A mais frequente das neuropatias hereditárias é a doença de Charcot-Marie-Tooth (também conhecida como atrofia muscular peroneal), que afecta o nervo peroneal e se caracteriza por debilidade e atrofia dos músculos peroneais da perna. A doença é de hereditariedade auto-sómica dominante, e os sintomas dependerão da forma como se herda a doença. (Ver secção 1, capítulo 2)

As crianças com o tipo 1 da doença apresentam debilidade na metade inferior das pernas até metade da infância, o que provoca um pé pendente e uma atrofia progressiva dos músculos da barriga da perna («deformidade em perna de cegonha»). Mais tarde inicia-se uma atrofia da musculatura da mão e as crianças perdem a sensibilidade à dor e à temperatura tanto nas mãos como nos pés. A doença progride, mas não afecta a expectativa de vida. As pessoas com o tipo 2 evoluem mais lentamente e costumam apresentar sintomas semelhantes numa fase mais tardia da via.
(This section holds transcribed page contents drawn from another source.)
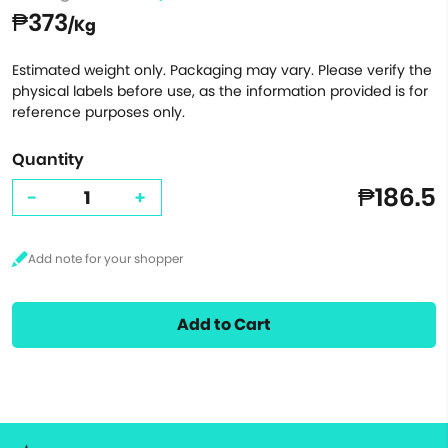
₱373
/Kg
Estimated weight only. Packaging may vary. Please verify the
physical labels before use, as the information provided is for
reference purposes only.
Quantity
₱186.5
-
+
Add to Cart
A doença de Déjerine-Sottas (também conhecida como neuropatia intersticial hipertrófica) é ainda mais rara do que a doença de Charcot-Marie-Tooth e aparece na infância como uma debilidade progressiva, com perda da sensibilidade nas pernas. A debilidade muscular progride com maior rapidez do que a doença de Charcot-Marie-Tooth.
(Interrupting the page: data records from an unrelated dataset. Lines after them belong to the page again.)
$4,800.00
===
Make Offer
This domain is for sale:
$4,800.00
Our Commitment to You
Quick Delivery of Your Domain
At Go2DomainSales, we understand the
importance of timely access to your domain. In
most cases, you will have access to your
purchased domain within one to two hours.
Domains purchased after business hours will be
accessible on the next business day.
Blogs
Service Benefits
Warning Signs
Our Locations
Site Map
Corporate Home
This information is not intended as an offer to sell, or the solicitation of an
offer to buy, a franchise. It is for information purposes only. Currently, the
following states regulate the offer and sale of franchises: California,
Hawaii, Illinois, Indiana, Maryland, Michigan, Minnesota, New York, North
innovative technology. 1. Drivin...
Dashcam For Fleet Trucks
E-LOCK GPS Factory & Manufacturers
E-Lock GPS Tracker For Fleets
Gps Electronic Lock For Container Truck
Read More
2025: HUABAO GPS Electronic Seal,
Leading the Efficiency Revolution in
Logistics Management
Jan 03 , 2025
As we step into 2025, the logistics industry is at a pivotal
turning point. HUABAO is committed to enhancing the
Os médicos podem diferenciar a doença de Charcot-Marie-Tooth da de Déjerine-Sottas e de outras causas de neuropatias baseando-se na distribuição característica da debilidade muscular, na idade de início, nos antecedentes familiares, nas deformidades dos pés (com arcos pronunciados e dedos em martelo) e nos resultados dos estudos de condução nervosa. Não existe ainda um tratamento que evite a progressão desta doença, mas os aparelhos ortopédicos ajudam a corrigir o pé pendente e, por vezes, está indicada a cirurgia ortopédica.